> [Task prompt] The stretch wanted below opens at the line containing "We bought Toyota" and closes at the line containing "recreational vehicle proprietor". Please return it exactly, with no other lines.

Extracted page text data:
_ _ _ _ _

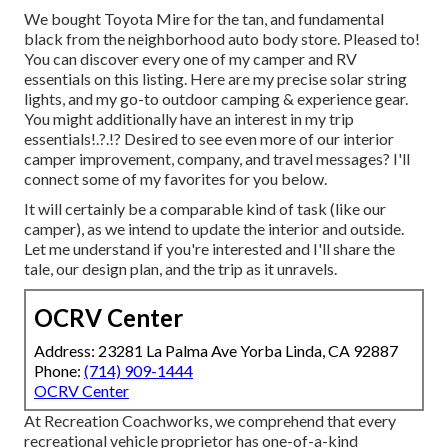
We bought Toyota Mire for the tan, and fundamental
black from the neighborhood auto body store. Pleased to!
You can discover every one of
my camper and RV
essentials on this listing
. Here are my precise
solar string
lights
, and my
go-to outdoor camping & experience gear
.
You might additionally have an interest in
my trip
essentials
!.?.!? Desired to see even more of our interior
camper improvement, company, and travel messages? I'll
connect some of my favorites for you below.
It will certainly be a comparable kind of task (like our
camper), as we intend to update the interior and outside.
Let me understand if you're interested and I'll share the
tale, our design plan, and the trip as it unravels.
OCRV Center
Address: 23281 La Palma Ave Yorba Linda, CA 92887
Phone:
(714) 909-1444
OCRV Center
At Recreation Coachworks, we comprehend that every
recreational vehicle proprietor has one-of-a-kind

_ _ _ _ _

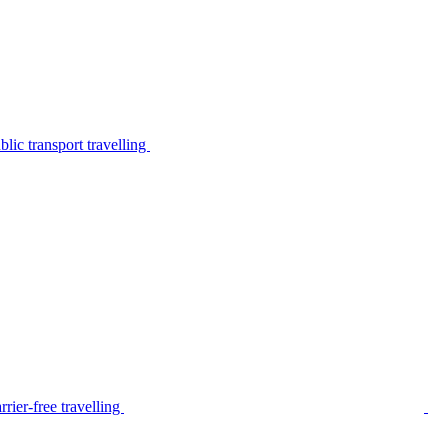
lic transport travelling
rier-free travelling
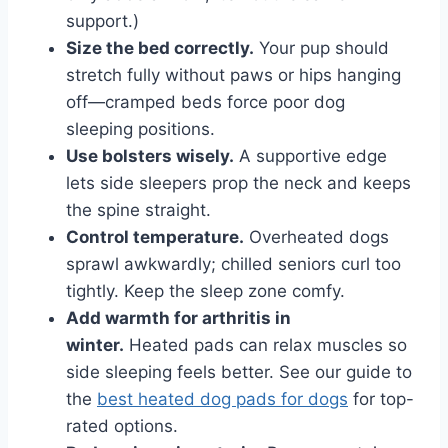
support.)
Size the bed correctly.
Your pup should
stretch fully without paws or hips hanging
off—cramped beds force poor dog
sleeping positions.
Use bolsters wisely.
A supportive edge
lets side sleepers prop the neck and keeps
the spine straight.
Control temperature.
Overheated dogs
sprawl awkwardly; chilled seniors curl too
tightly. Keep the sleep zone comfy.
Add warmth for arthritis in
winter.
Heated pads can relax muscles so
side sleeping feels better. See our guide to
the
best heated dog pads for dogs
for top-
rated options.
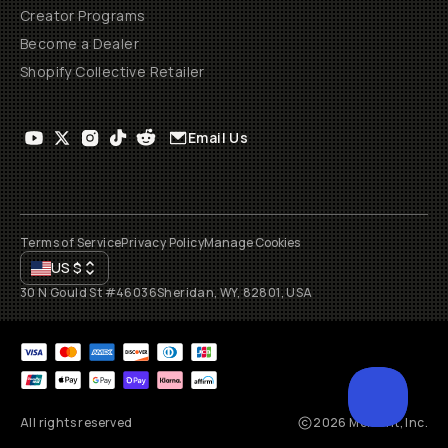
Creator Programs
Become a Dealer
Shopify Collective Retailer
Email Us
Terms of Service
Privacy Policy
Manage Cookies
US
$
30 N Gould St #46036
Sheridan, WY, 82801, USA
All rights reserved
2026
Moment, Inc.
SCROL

_ _ _ _ _

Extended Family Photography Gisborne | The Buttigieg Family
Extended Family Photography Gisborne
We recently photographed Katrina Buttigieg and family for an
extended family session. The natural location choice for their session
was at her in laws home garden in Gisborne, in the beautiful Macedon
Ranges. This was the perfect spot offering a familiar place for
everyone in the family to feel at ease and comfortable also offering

_ _ _ _ _

> [Response area]
We bought Toyota Mire for the tan, and fundamental
black from the neighborhood auto body store. Pleased to!
You can discover every one of
my camper and RV
essentials on this listing
. Here are my precise
solar string
lights
, and my
go-to outdoor camping & experience gear
.
You might additionally have an interest in
my trip
essentials
!.?.!? Desired to see even more of our interior
camper improvement, company, and travel messages? I'll
connect some of my favorites for you below.
It will certainly be a comparable kind of task (like our
camper), as we intend to update the interior and outside.
Let me understand if you're interested and I'll share the
tale, our design plan, and the trip as it unravels.
OCRV Center
Address: 23281 La Palma Ave Yorba Linda, CA 92887
Phone:
(714) 909-1444
OCRV Center
At Recreation Coachworks, we comprehend that every
recreational vehicle proprietor has one-of-a-kind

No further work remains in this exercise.